Mossi zuckte die Achseln. »Es ist alles, was wir haben. Wenn er sich irrt, stehen wir auch nicht schlechter da als vorher. Sicher ist, dass unter seiner Leitung weniger Störeffekte auftreten als vorher.«
»Ist er nicht in die gleiche Gravo-Stauchwelle geraten wie wir?«
»Nein. Er kam hinterher. Unsertwegen. Wir hatten seine Aufmerksamkeit erregt, und er hoffte, Hinweise auf seine Suche zu finden oder sonst etwas Brauchbares.«
»Das hat er ja wohl.

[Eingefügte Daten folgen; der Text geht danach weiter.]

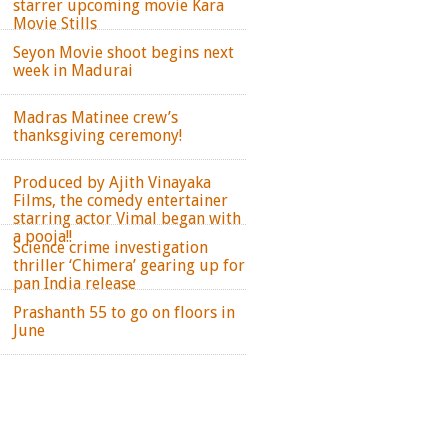
starrer upcoming movie Kara
Movie Stills
Seyon Movie shoot begins next
week in Madurai
Madras Matinee crew’s
thanksgiving ceremony!
Produced by Ajith Vinayaka
Films, the comedy entertainer
starring actor Vimal began with
a pooja!!
Science crime investigation
thriller ‘Chimera’ gearing up for
pan India release
Prashanth 55 to go on floors in
June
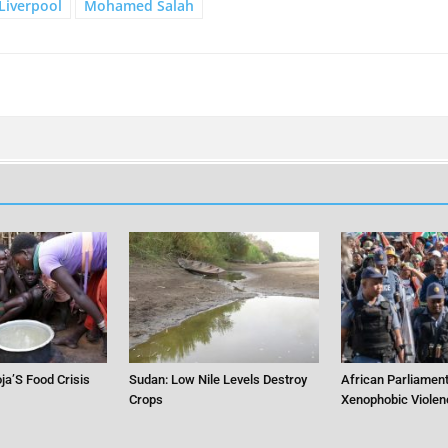
Liverpool
Mohamed Salah
ja’S Food Crisis
Sudan: Low Nile Levels Destroy
African Parliament
Crops
Xenophobic Violen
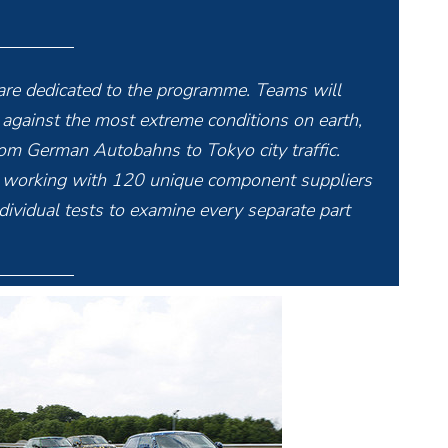
re dedicated to the programme. Teams will
e against the most extreme conditions on earth,
from German Autobahns to Tokyo city traffic.
s working with 120 unique component suppliers
dividual tests to examine every separate part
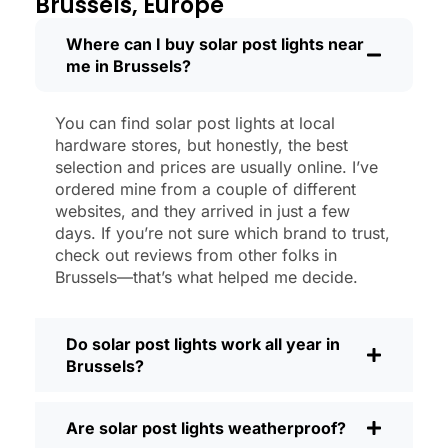
Brussels, Europe
like new.
Maintenance? Barely any. Every now and
Where can I buy solar post lights near
me in Brussels?
then, I’ll brush off some dust or leaves
from the solar panel, but that’s about it.
No wires to mess with, no bulbs to
You can find solar post lights at local
change. And honestly, it feels good
hardware stores, but honestly, the best
knowing I’m not wasting energy or
selection and prices are usually online. I’ve
adding to pollution. It’s a small change,
ordered mine from a couple of different
websites, and they arrived in just a few
but it makes my place feel safer and
days. If you’re not sure which brand to trust,
more welcoming—and I like knowing I’m
check out reviews from other folks in
doing my bit for the environment, too.
Brussels—that’s what helped me decide.
What Should You Look for When Buying
Solar Post Lights?
Do solar post lights work all year in
If you’re thinking about making the
Brussels?
switch, here’s what I usually tell friends
and neighbors when they ask:
Are solar post lights weatherproof?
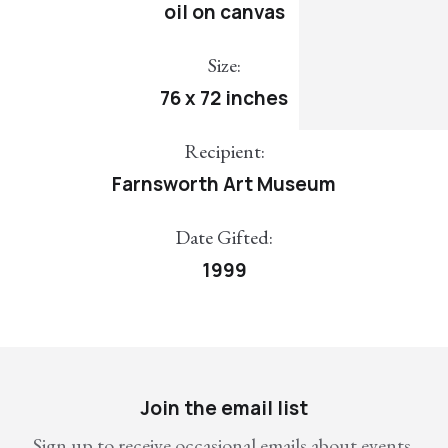
oil on canvas
Size:
76 x 72 inches
Recipient:
Farnsworth Art Museum
Date Gifted:
1999
Join the email list
Sign up to receive occasional emails about events,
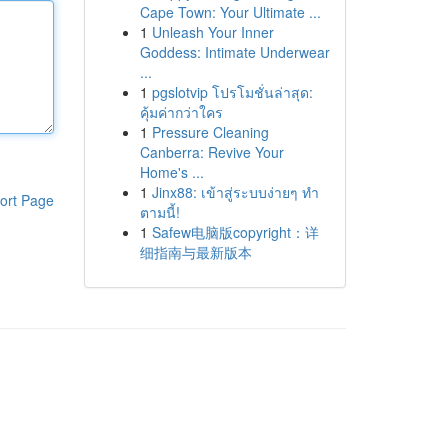
Cape Town: Your Ultimate ...
1
Unleash Your Inner
Goddess: Intimate Underwear
...
1
pgslotvip โปรโมชั่นล่าสุด:
คุ้มค่ากว่าใคร
1
Pressure Cleaning
Canberra: Revive Your
Home's ...
1
Jinx88: เข้าสู่ระบบง่ายๆ ทำ
ort Page
ตามนี้!
1
Safew电脑版copyright：详
细指南与最新版本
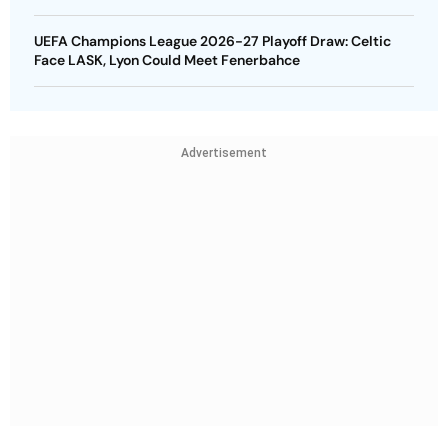
UEFA Champions League 2026-27 Playoff Draw: Celtic
Face LASK, Lyon Could Meet Fenerbahce
Advertisement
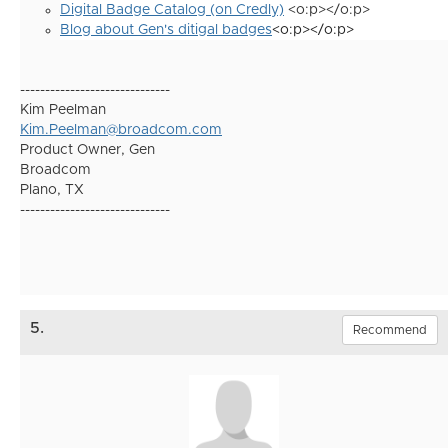
Digital Badge Catalog (on Credly)
<o:p></o:p>
Blog about Gen's ditigal badges
<o:p></o:p>
------------------------------
Kim Peelman
Kim.Peelman@broadcom.com
Product Owner, Gen
Broadcom
Plano, TX
------------------------------
5.
Recommend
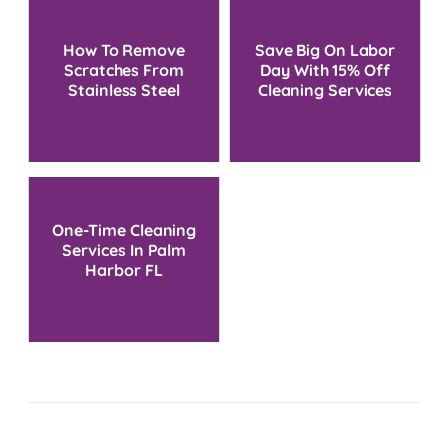
How To Remove
Save Big On Labor
Scratches From
Day With 15% Off
Stainless Steel
Cleaning Services
One-Time Cleaning
Services In Palm
Harbor FL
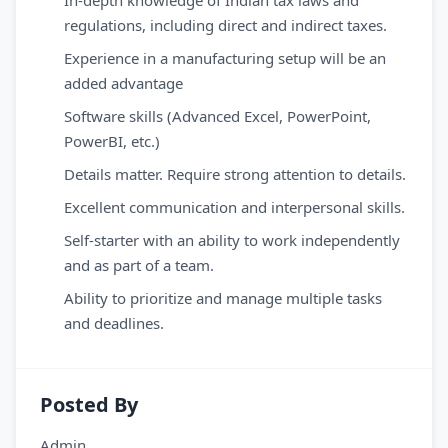
In-depth knowledge of Indian tax laws and
regulations, including direct and indirect taxes.
Experience in a manufacturing setup will be an
added advantage
Software skills (Advanced Excel, PowerPoint,
PowerBI, etc.)
Details matter. Require strong attention to details.
Excellent communication and interpersonal skills.
Self-starter with an ability to work independently
and as part of a team.
Ability to prioritize and manage multiple tasks
and deadlines.
Posted By
Admin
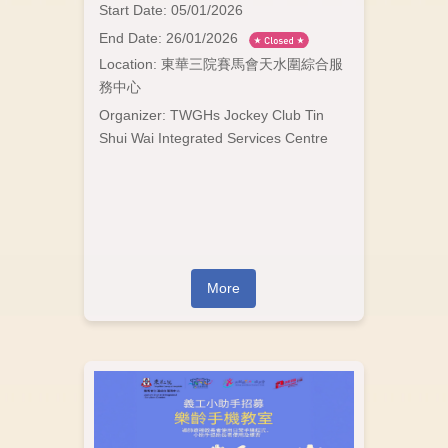
Start Date: 05/01/2026
End Date: 26/01/2026
Location: 東華三院賽馬會天水圍綜合服
務中心
Organizer: TWGHs Jockey Club Tin
Shui Wai Integrated Services Centre
More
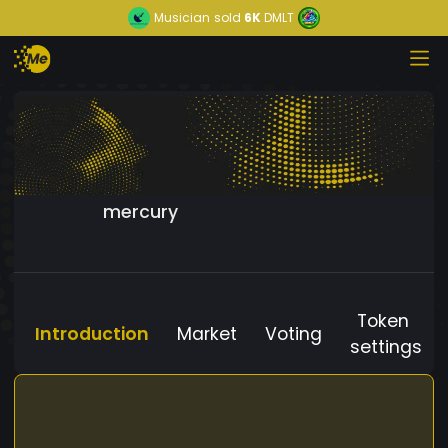
Musician
sold
6K
DMLT
mercury
Token
Introduction
Market
Voting
settings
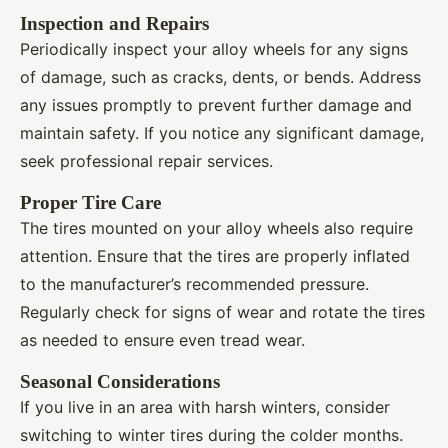
Inspection and Repairs
Periodically inspect your alloy wheels for any signs
of damage, such as cracks, dents, or bends. Address
any issues promptly to prevent further damage and
maintain safety. If you notice any significant damage,
seek professional repair services.
Proper Tire Care
The tires mounted on your alloy wheels also require
attention. Ensure that the tires are properly inflated
to the manufacturer’s recommended pressure.
Regularly check for signs of wear and rotate the tires
as needed to ensure even tread wear.
Seasonal Considerations
If you live in an area with harsh winters, consider
switching to winter tires during the colder months.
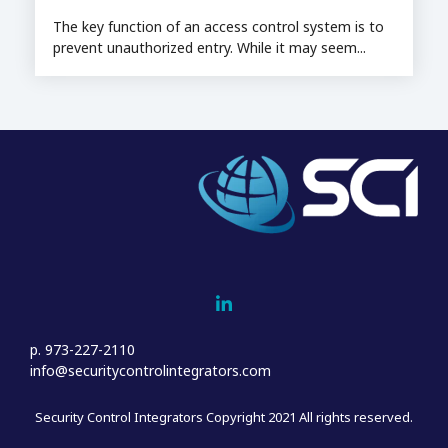
The key function of an access control system is to
prevent unauthorized entry. While it may seem...
Home
Who We Are
Sales
Project Management & Installation
p. 973-227-2110
Service
info@securitycontrolintegrators.com
Customer Support
Security Control Integrators Copyright 2021 All rights reserved.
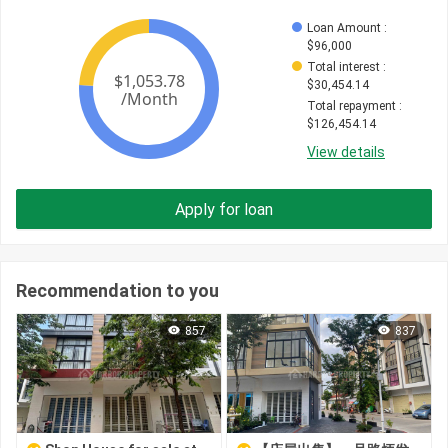
Loan Amount
 : 
$
96,000
Total interest
 : 
$
30,454.14
Total repayment
 : 
$
126,454.14
View details
Apply for loan
Recommendation to you
857
837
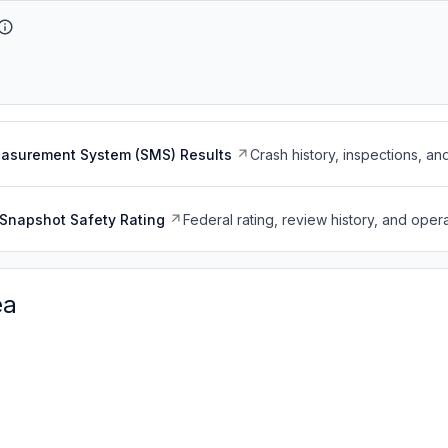
easurement System (SMS) Results
Crash history, inspections, an
Snapshot Safety Rating
Federal rating, review history, and opera
ea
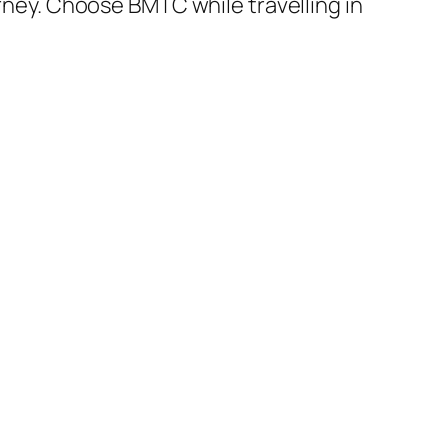
urney. Choose BMTC while travelling in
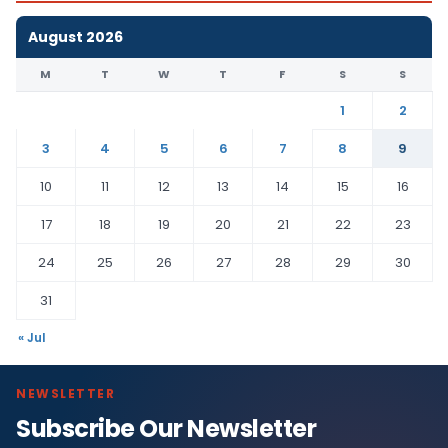
August 2026
M
T
W
T
F
S
S
1
2
3
4
5
6
7
8
9
10
11
12
13
14
15
16
17
18
19
20
21
22
23
24
25
26
27
28
29
30
31
« Jul
NEWSLETTER
Subscribe Our Newsletter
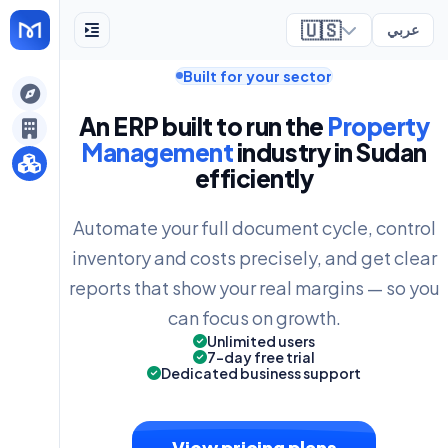
🇺🇸
عربي
Built for your sector
ely
An ERP built to run the
Property
Management
industry in Sudan
efficiently
Automate your full document cycle, control
inventory and costs precisely, and get clear
reports that show your real margins — so you
can focus on growth.
Unlimited users
7-day free trial
Dedicated business support
View pricing plans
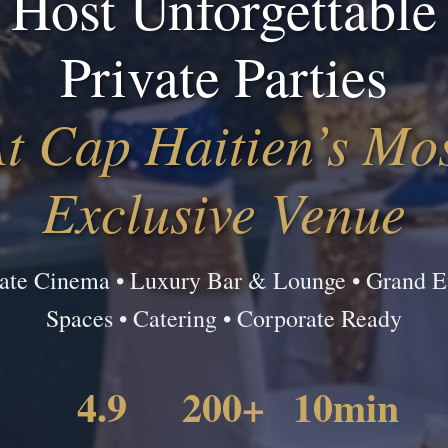
Host Unforgettable
Private Parties
t Cap Haitien’s Mo
Exclusive Venue
vate Cinema • Luxury Bar & Lounge • Grand E
Spaces • Catering • Corporate Ready
4.9
200+
10min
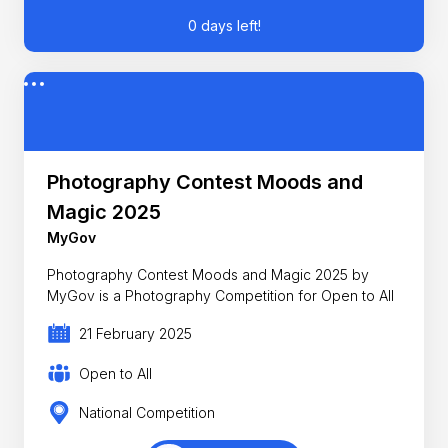
0 days left!
Photography Contest Moods and
Magic 2025
MyGov
Photography Contest Moods and Magic 2025 by
MyGov is a Photography Competition for Open to All
21 February 2025
Open to All
National Competition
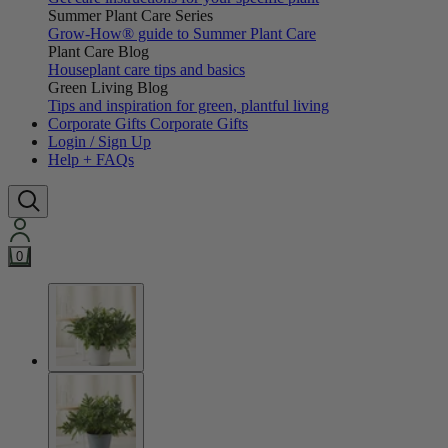
Summer Plant Care Series
Grow-How® guide to Summer Plant Care
Plant Care Blog
Houseplant care tips and basics
Green Living Blog
Tips and inspiration for green, plantful living
Corporate Gifts
Corporate Gifts
Login / Sign Up
Help + FAQs
0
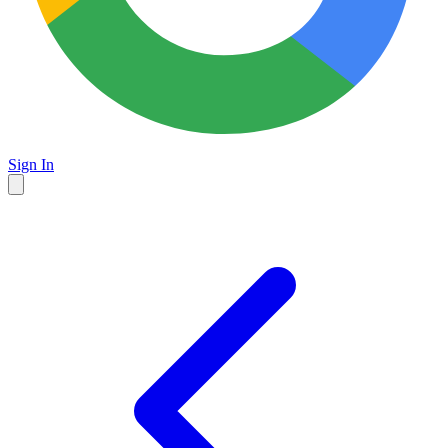
Sign In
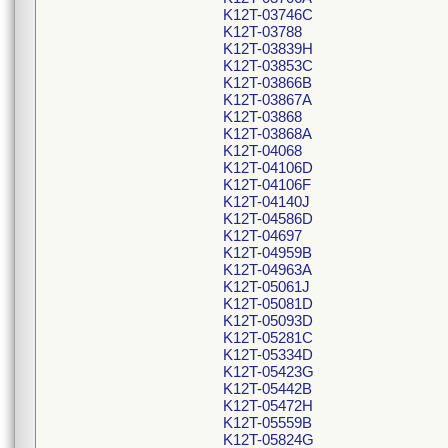
K12T-03746C
K12T-03788
K12T-03839H
K12T-03853C
K12T-03866B
K12T-03867A
K12T-03868
K12T-03868A
K12T-04068
K12T-04106D
K12T-04106F
K12T-04140J
K12T-04586D
K12T-04697
K12T-04959B
K12T-04963A
K12T-05061J
K12T-05081D
K12T-05093D
K12T-05281C
K12T-05334D
K12T-05423G
K12T-05442B
K12T-05472H
K12T-05559B
K12T-05824G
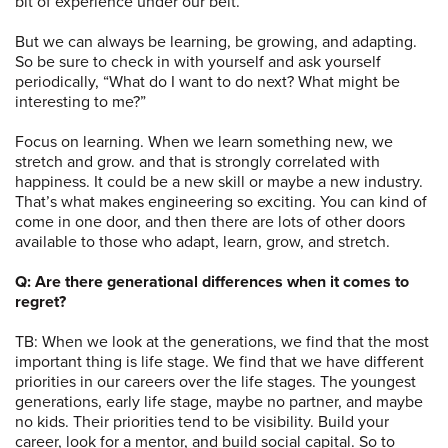
bit of experience under our belt.
But we can always be learning, be growing, and adapting.
So be sure to check in with yourself and ask yourself
periodically, “What do I want to do next? What might be
interesting to me?”
Focus on learning. When we learn something new, we
stretch and grow. and that is strongly correlated with
happiness. It could be a new skill or maybe a new industry.
That’s what makes engineering so exciting. You can kind of
come in one door, and then there are lots of other doors
available to those who adapt, learn, grow, and stretch.
Q: Are there generational differences when it comes to
regret?
TB: When we look at the generations, we find that the most
important thing is life stage. We find that we have different
priorities in our careers over the life stages. The youngest
generations, early life stage, maybe no partner, and maybe
no kids. Their priorities tend to be visibility. Build your
career, look for a mentor, and build social capital. So to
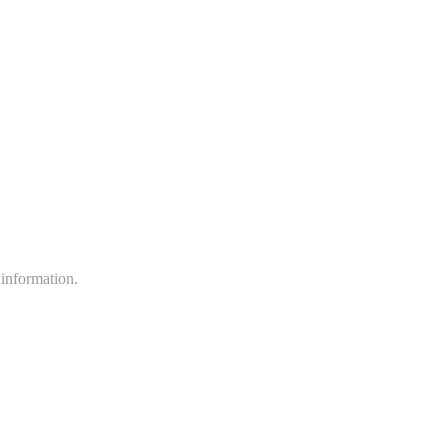
 information.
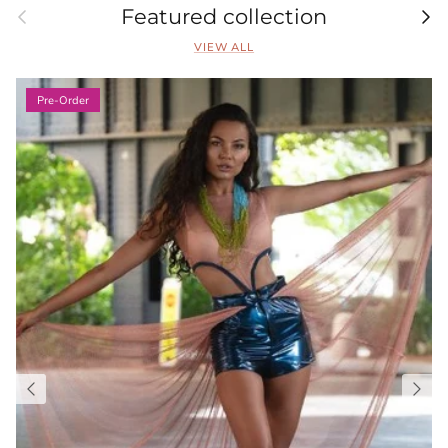
Previous
Nex
Featured collection
VIEW ALL
Pre-Order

Hoffen wir, dass es am Ende zum beiderseitigen Vorteil ist, damit dieser Ausbruch wenigstens irgendeinen Sinn erhält.«
Sie schloss die Augen. Das kurze Gespräch hatte sie sichtlich erschöpft. Nicht besser machten es sicher die Selbstvorwürfe, die Mossi in ihrem Gesicht und zwischen ihren Worten zu erkennen glaubte. Wie hoch die tatsächlichen Verluste waren, hatte er ihr nicht mitgeteilt, doch sie wäre eine schlechte Kommandantin, könnte sie nicht zwischen den Zeilen des Gesagten lesen.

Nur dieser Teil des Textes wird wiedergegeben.